Design, synthesis, and antitumor activity evaluation of BF3-o, m, p-phenylenediamine bridged with pyrimidine-indole BF3 adduction derivatives.

Abstract

Fluorescent drugs and pyrimidine-indole scaffolds have been shown to have advantages in cancer treatment. Fluorescent antitumor drugs BF₃-o, m, p-phenylenediamine pyrimidine-indole derivatives (PYB1, PYB2, and PYB3) were synthesized by linking pyrimidine and indole groups with aniline through a simple step and introducing BF₃. The drugs exhibit promising antitumor activity and their fluorescent properties make them useful for imaging purposes.

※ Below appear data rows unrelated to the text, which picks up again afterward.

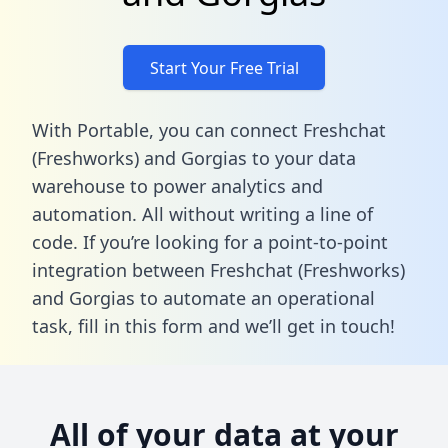
Start Your Free Trial
With Portable, you can connect Freshchat
(Freshworks) and Gorgias to your data
warehouse to power analytics and
automation. All without writing a line of
code. If you’re looking for a point-to-point
integration between Freshchat (Freshworks)
and Gorgias to automate an operational
task,
fill in this form
and we’ll get in touch!
All of your data at your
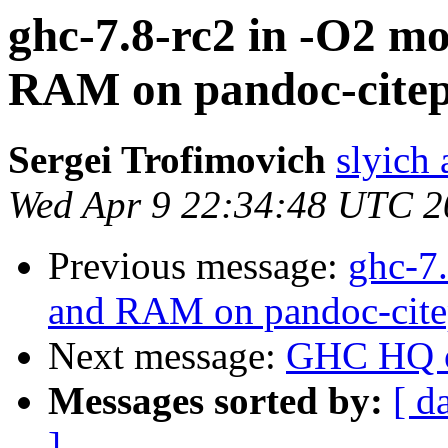
ghc-7.8-rc2 in -O2 mo
RAM on pandoc-citepr
Sergei Trofimovich
slyich
Wed Apr 9 22:34:48 UTC 2
Previous message:
ghc-7.
and RAM on pandoc-citep
Next message:
GHC HQ o
Messages sorted by:
[ d
]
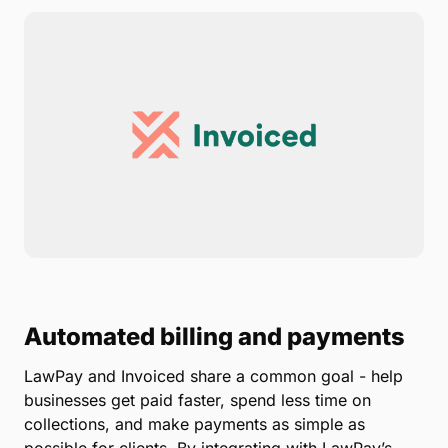
Automated billing and payments
LawPay and Invoiced share a common goal - help
businesses get paid faster, spend less time on
collections, and make payments as simple as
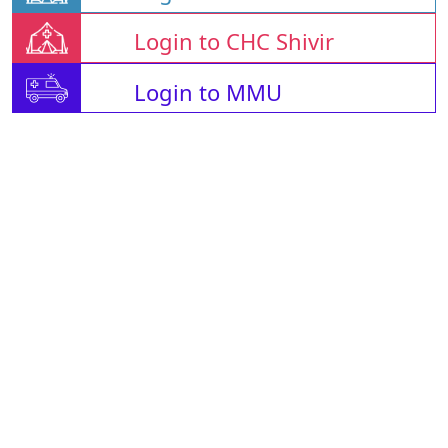
Login to CHC Shivir
Login to MMU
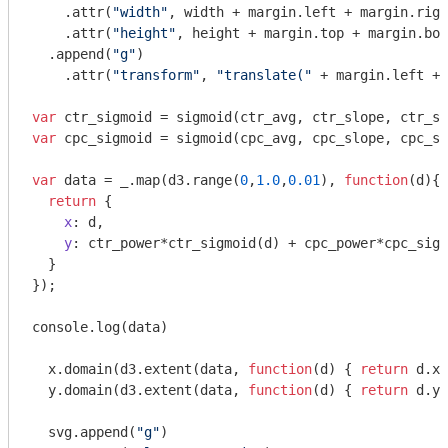
    .attr(
"width"
, width + margin.left + margin.righ
    .attr(
"height"
, height + margin.top + margin.bot
  .append(
"g"
)

    .attr(
"transform"
, 
"translate("
 + margin.left + 
var
var
 cpc_sigmoid = sigmoid(cpc_avg, cpc_slope, cpc_sh
var
 data = _.map(d3.range(
0
,
1.0
,
0.01
), 
function
(
d
)
{ 

return
 {

x
: d, 

y
: ctr_power*ctr_sigmoid(d) + cpc_power*cpc_sigm
  }

});

console
.log(data)

  x.domain(d3.extent(data, 
function
(
d
) 
{ 
return
 d.x;
  y.domain(d3.extent(data, 
function
(
d
) 
{ 
return
 d.y;
  svg.append(
"g"
)
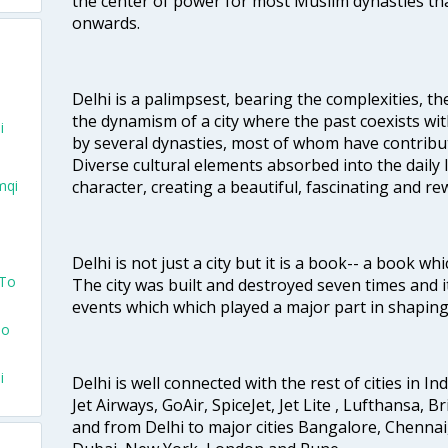
the center of power for most Muslim dynasties tha
onwards.
Delhi is a palimpsest, bearing the complexities, th
the dynamism of a city where the past coexists wit
i
by several dynasties, most of whom have contrib
Diverse cultural elements absorbed into the daily li
character, creating a beautiful, fascinating and r
mqi
Delhi is not just a city but it is a book-- a book wh
 To
The city was built and destroyed seven times and i
events which which played a major part in shapin
To
i
Delhi is well connected with the rest of cities in Ind
Jet Airways, GoAir, SpiceJet, Jet Lite , Lufthansa, B
and from Delhi to major cities Bangalore, Chenna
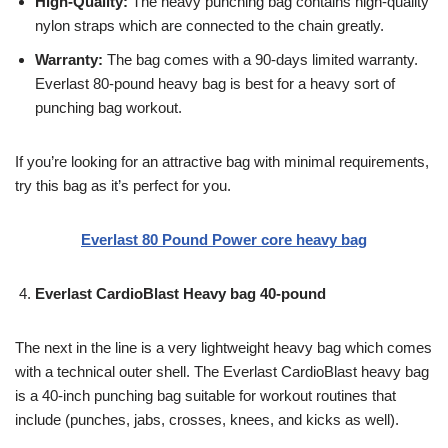
High-Quality:
The heavy punching bag contains high-quality
nylon straps which are connected to the chain greatly.
Warranty:
The bag comes with a 90-days limited warranty.
Everlast 80-pound heavy bag is best for a heavy sort of
punching bag workout.
If you’re looking for an attractive bag with minimal requirements,
try this bag as it’s perfect for you.
Everlast 80 Pound Power core heavy bag
Everlast CardioBlast Heavy bag 40-pound
The next in the line is a very lightweight heavy bag which comes
with a technical outer shell. The Everlast CardioBlast heavy bag
is a 40-inch punching bag suitable for workout routines that
include (punches, jabs, crosses, knees, and kicks as well).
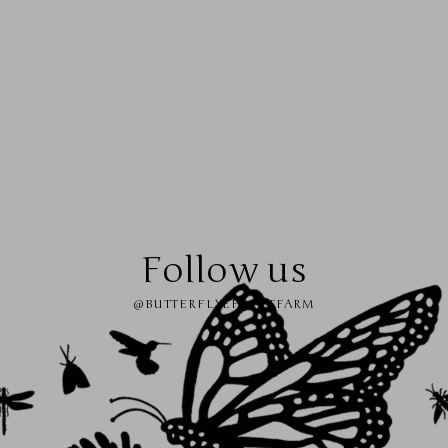
Follow us
@BUTTERFLYEFFECTFARM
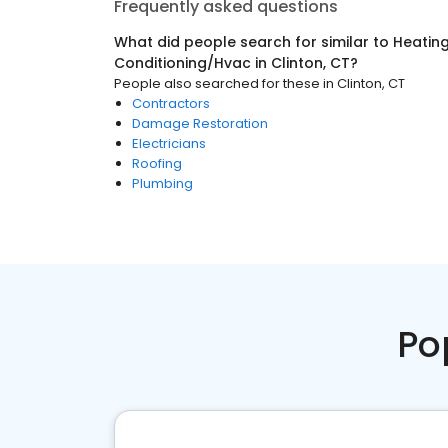
Frequently asked questions
What did people search for similar to
Heating
Conditioning/Hvac
in
Clinton, CT
?
People also searched for these
in
Clinton, CT
Contractors
Damage Restoration
Electricians
Roofing
Plumbing
Po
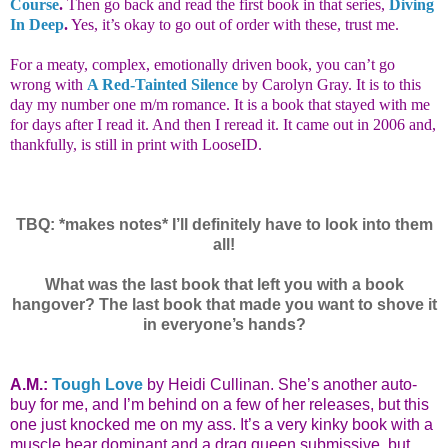
Course
.
Then go back and read the first book in that series,
Diving
In Deep
.
Yes, it’s okay to go out of order with these, trust me.
For a meaty, complex, emotionally driven book, you can’t go
wrong with
A Red-Tainted Silence
by Carolyn Gray. It is to this
day my number one m/m romance. It is a book that stayed with me
for days after I read it. And then I reread it. It came out in 2006 and,
thankfully, is still in print with LooseID.
TBQ: *makes notes* I’ll definitely have to look into them
all!
What was the last book that left you with a book
hangover? The last book that made you want to shove it
in everyone’s hands?
A.M.:
Tough Love
by Heidi Cullinan. She’s another auto-
buy for me, and I’m behind on a few of her releases, but this
one just knocked me on my ass. It’s a very kinky book with a
muscle bear dominant and a drag queen submissive, but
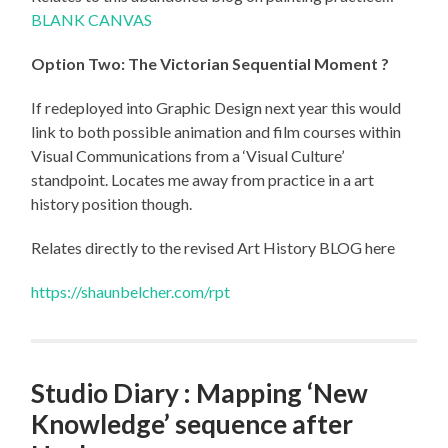
BLANK CANVAS
Option Two:
The Victorian Sequential Moment ?
If redeployed into Graphic Design next year this would
link to both possible animation and film courses within
Visual Communications from a ‘Visual Culture’
standpoint. Locates me away from practice in a art
history position though.
Relates directly to the revised Art History BLOG here
https://shaunbelcher.com/rpt
Studio Diary : Mapping ‘New
Knowledge’ sequence after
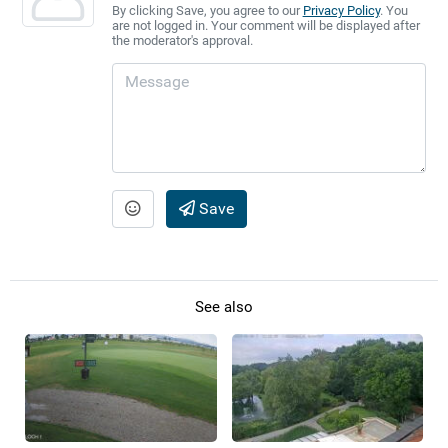
By clicking Save, you agree to our
Privacy Policy
. You
are not logged in. Your comment will be displayed after
the moderator's approval.
Save
See also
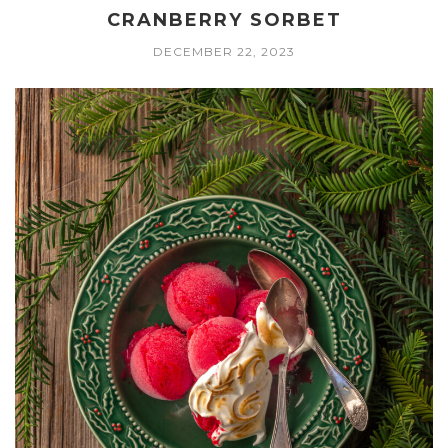
CRANBERRY SORBET
DECEMBER 22, 2023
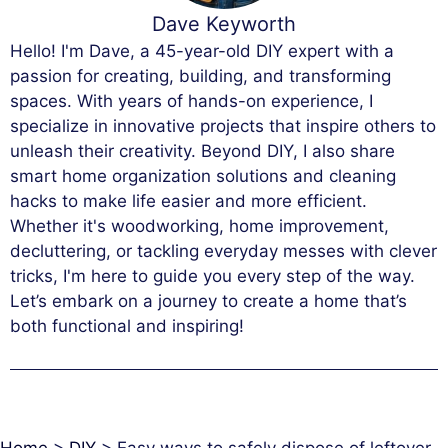
Dave Keyworth
Hello! I'm Dave, a 45-year-old DIY expert with a
passion for creating, building, and transforming
spaces. With years of hands-on experience, I
specialize in innovative projects that inspire others to
unleash their creativity. Beyond DIY, I also share
smart home organization solutions and cleaning
hacks to make life easier and more efficient.
Whether it's woodworking, home improvement,
decluttering, or tackling everyday messes with clever
tricks, I'm here to guide you every step of the way.
Let’s embark on a journey to create a home that’s
both functional and inspiring!
Home
>
DIY
>
Easy ways to safely dispose of leftover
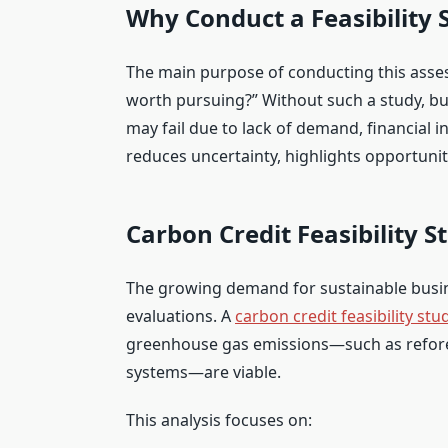
Why Conduct a Feasibility 
The main purpose of conducting this asses
worth pursuing?” Without such a study, bu
may fail due to lack of demand, financial i
reduces uncertainty, highlights opportuni
Carbon Credit Feasibility S
The growing demand for sustainable busine
evaluations. A
carbon credit feasibility stu
greenhouse gas emissions—such as refor
systems—are viable.
This analysis focuses on:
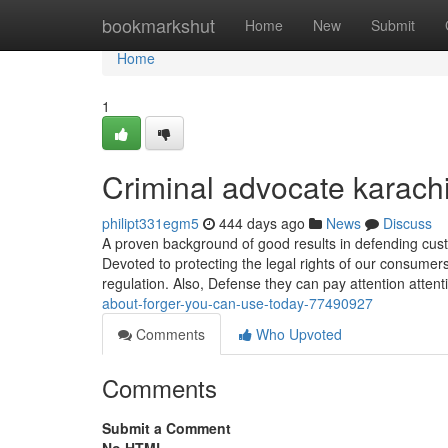
Home
bookmarkshut
Home
New
Submit
Home
1
Criminal advocate karach
philipt331egm5
444 days ago
News
Discuss
A proven background of good results in defending cust
Devoted to protecting the legal rights of our consumer
regulation. Also, Defense they can pay attention attent
about-forger-you-can-use-today-77490927
Comments
Who Upvoted
Comments
Submit a Comment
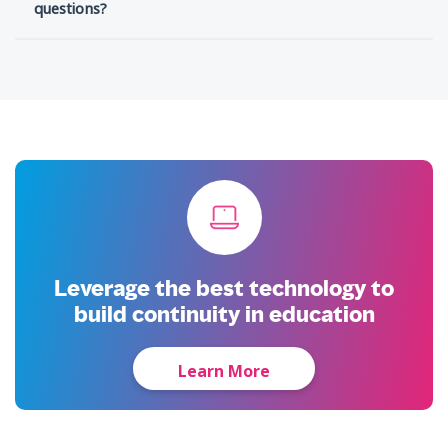
questions?
Leverage the best technology to
build continuity in education
Learn More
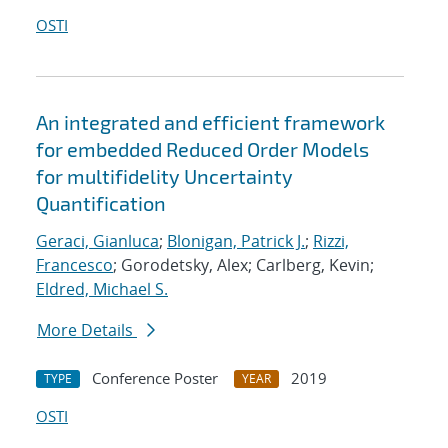
OSTI
An integrated and efficient framework
for embedded Reduced Order Models
for multifidelity Uncertainty
Quantification
Geraci, Gianluca
;
Blonigan, Patrick J.
;
Rizzi,
Francesco
; Gorodetsky, Alex; Carlberg, Kevin;
Eldred, Michael S.
More Details
Conference Poster
2019
TYPE
YEAR
OSTI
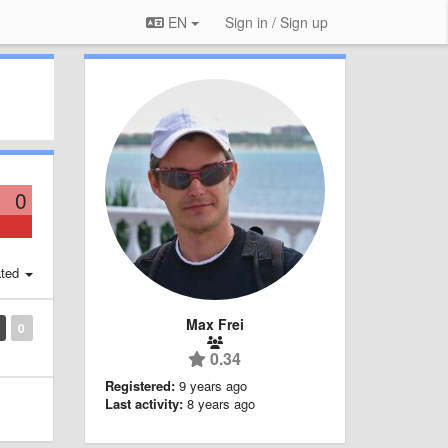
EN
Sign in / Sign up
0
ted
Max Frei
0
0.34
Registered:
9 years ago
Last activity:
8 years ago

The optical properties of the three compounds have been investigated. All of them have fluorescent properties and compound PYB2 has good fluorescent properties. Additionally, the in vitro cytotoxicity of these compounds was evaluated against the human cancer cell line HeLa and the human normal cell line L02. The inhibition rates of HeLa cells treated with PYB1, PYB2, and PYB3 at a concentration of 19.2 μg/mL were 80.91%, 77.72%, and 65.94%, respectively. These results indicate a strong inhibitory effect on cancer cells. Further through the cell imaging experiment, we can see that PYB2 can enter the cell through the cell membrane through the fluorescence scattering diagram, which has good biocompatibility. In addition, the possible interactions between the compounds and Ras protein active sites were analyzed by molecular docking. The three compounds can bind well to Ras protein through hydrogen bonding. This study provides a basis for the development and modification of pyrimidine-indole fluorescent anticancer drugs. Compound PYB2 shows potential as a fluorescent anticancer drug.